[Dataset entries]
****

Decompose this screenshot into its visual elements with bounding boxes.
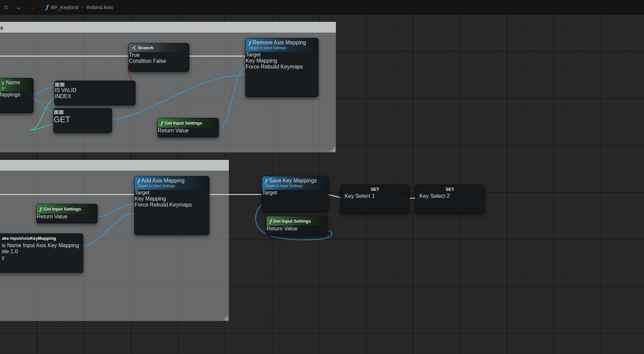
blueprint-editor: ☆ ← → ƒ BP_Keybind › Rebind Axis g: [0, 0, 644, 354]
pin-label: Key Mapping: [135, 196, 166, 202]
node-title: GET: [54, 115, 112, 124]
pin-label: ut Mappings: [0, 92, 20, 97]
function-icon: ƒ: [46, 4, 48, 10]
pin-label: Force Rebuild Keymaps: [135, 202, 192, 208]
node-title: SET: [371, 187, 379, 192]
array-watermark-icon: ▦▦: [55, 81, 65, 87]
chevron-right-icon: ›: [82, 4, 84, 10]
node-title-line1: IS VALID: [55, 87, 135, 93]
pin-label: Key Mapping: [246, 58, 277, 63]
scale-input[interactable]: 1.0: [10, 249, 18, 254]
node-get-input-settings-3[interactable]: ƒGet Input Settings Return Value: [266, 216, 328, 235]
node-title: Get Input Settings: [44, 207, 81, 212]
node-title: y Name: [2, 80, 20, 86]
node-make-inputaxiskeymapping[interactable]: ake InputAxisKeyMapping is Name Input Ax…: [0, 233, 83, 273]
node-get-by-name-clipped[interactable]: y Name gs ut Mappings: [0, 78, 34, 113]
node-subtitle: Target is Input Settings: [249, 46, 315, 50]
pin-label: False: [153, 58, 166, 64]
node-subtitle: Target is Input Settings: [265, 184, 325, 188]
node-title: Get Input Settings: [274, 219, 311, 224]
node-title: Save Key Mappings: [269, 178, 317, 184]
pin-label: Target: [262, 190, 277, 195]
node-get[interactable]: ▦▦ GET: [53, 108, 112, 133]
breadcrumb-root[interactable]: BP_Keybind: [51, 4, 79, 10]
pin-label: ale: [2, 249, 9, 254]
node-save-key-mappings[interactable]: ƒSave Key Mappings Target is Input Setti…: [262, 176, 329, 212]
wire-getinputsettings-to-add-target[interactable]: [93, 204, 138, 218]
breadcrumb-current[interactable]: Rebind Axis: [87, 4, 113, 10]
node-title: Remove Axis Mapping: [253, 40, 306, 46]
function-icon: ƒ: [249, 40, 251, 45]
pin-label: y: [2, 255, 4, 260]
pin-label: Target: [135, 190, 149, 195]
node-title: Get Input Settings: [165, 121, 202, 126]
node-remove-axis-mapping[interactable]: ƒRemove Axis Mapping Target is Input Set…: [245, 38, 318, 97]
back-arrow-icon[interactable]: ←: [12, 4, 26, 10]
node-title: Add Axis Mapping: [142, 178, 185, 184]
pin-label: Key Select 2: [419, 193, 450, 199]
node-set-key-select-1[interactable]: SET Key Select 1: [340, 185, 410, 214]
pin-label: Target: [246, 52, 260, 57]
pin-label: Force Rebuild Keymaps: [246, 64, 303, 70]
pin-label: Input Axis Key Mapping: [23, 242, 79, 248]
pin-label: Return Value: [158, 128, 189, 133]
pin-label: Return Value: [37, 214, 67, 219]
pin-label: Key Select 1: [345, 193, 375, 199]
favorite-star-icon[interactable]: ☆: [0, 4, 12, 10]
pin-label: Condition: [129, 58, 152, 64]
toolbar-divider: [41, 2, 42, 12]
branch-icon: [132, 46, 136, 50]
node-subtitle: gs: [2, 86, 30, 90]
breadcrumb-bar: ☆ ← → ƒ BP_Keybind › Rebind Axis: [0, 0, 644, 14]
function-icon: ƒ: [265, 178, 267, 183]
node-title-line2: INDEX: [55, 93, 135, 99]
pin-label: Return Value: [266, 226, 297, 231]
function-icon: ƒ: [269, 219, 271, 224]
node-set-key-select-2[interactable]: SET Key Select 2: [415, 185, 485, 214]
node-get-input-settings-1[interactable]: ƒGet Input Settings Return Value: [157, 118, 219, 137]
node-is-valid-index[interactable]: ▦▦ IS VALID INDEX: [54, 81, 136, 105]
function-icon: ƒ: [161, 121, 163, 126]
pin-label: True: [129, 52, 140, 58]
function-icon: ƒ: [138, 178, 140, 183]
function-icon: ƒ: [40, 207, 42, 212]
node-title: ake InputAxisKeyMapping: [2, 236, 56, 241]
node-title: Branch: [138, 45, 153, 50]
node-add-axis-mapping[interactable]: ƒAdd Axis Mapping Target is Input Settin…: [134, 176, 209, 235]
node-branch[interactable]: Branch True Condition False: [129, 43, 189, 72]
array-watermark-icon: ▦▦: [54, 109, 64, 115]
node-subtitle: Target is Input Settings: [138, 184, 206, 188]
forward-arrow-icon[interactable]: →: [26, 4, 39, 10]
node-get-input-settings-2[interactable]: ƒGet Input Settings Return Value: [36, 204, 98, 223]
node-title: SET: [446, 187, 454, 192]
pin-label: is Name: [2, 242, 21, 248]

****

## Exercise
Each line of the data that holds "Condition" should be copied.

## Solution below
pin-label: Condition: [129, 58, 152, 64]
node-branch[interactable]: Branch True Condition False: [129, 43, 189, 72]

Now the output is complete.